**Activity:** Please print every line from the one containing "methods, but it can" through the last line of the records below, exactly as written and nothing more.

**Data:**

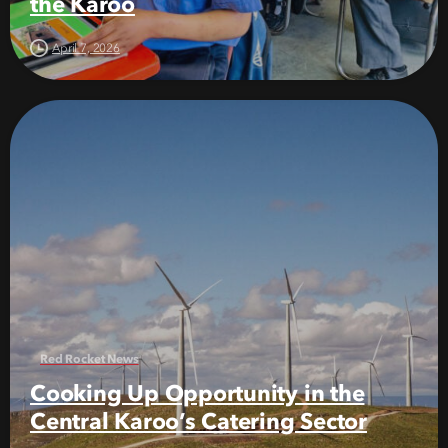
the Karoo
April 7, 2026
Red Rocket News
Cooking Up Opportunity in the
Central Karoo’s Catering Sector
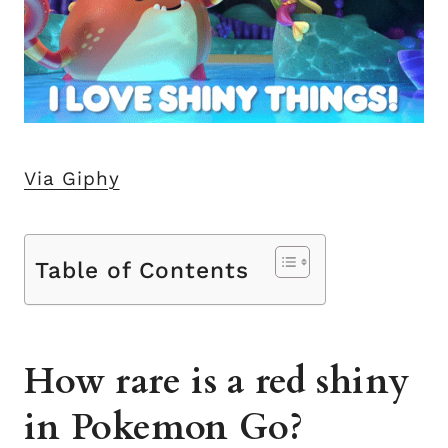
Via Giphy
Table of Contents
How rare is a red shiny
in Pokemon Go?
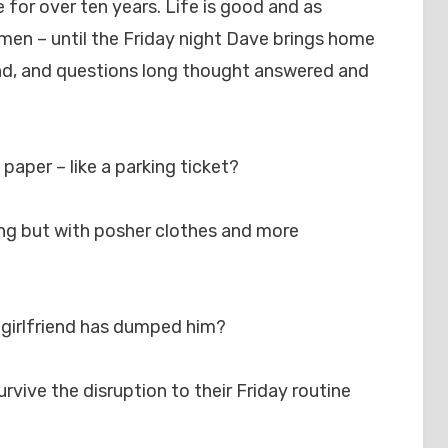
for over ten years. Life is good and as
 men – until the Friday night Dave brings home
end, and questions long thought answered and
f paper – like a parking ticket?
hing but with posher clothes and more
y girlfriend has dumped him?
urvive the disruption to their Friday routine
?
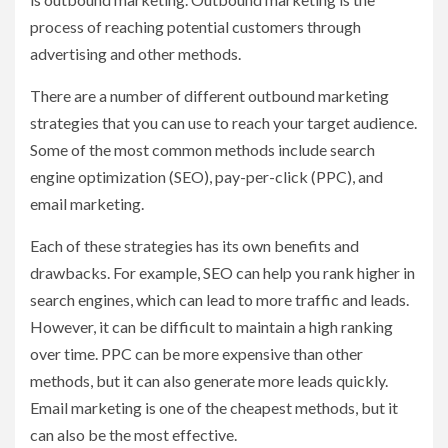
process of reaching potential customers through
advertising and other methods.
There are a number of different outbound marketing
strategies that you can use to reach your target audience.
Some of the most common methods include search
engine optimization (SEO), pay-per-click (PPC), and
email marketing.
Each of these strategies has its own benefits and
drawbacks. For example, SEO can help you rank higher in
search engines, which can lead to more traffic and leads.
However, it can be difficult to maintain a high ranking
over time. PPC can be more expensive than other
methods, but it can also generate more leads quickly.
Email marketing is one of the cheapest methods, but it
can also be the most effective.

**Result of this exercise:**
methods, but it can also generate more leads quickly.
Email marketing is one of the cheapest methods, but it
can also be the most effective.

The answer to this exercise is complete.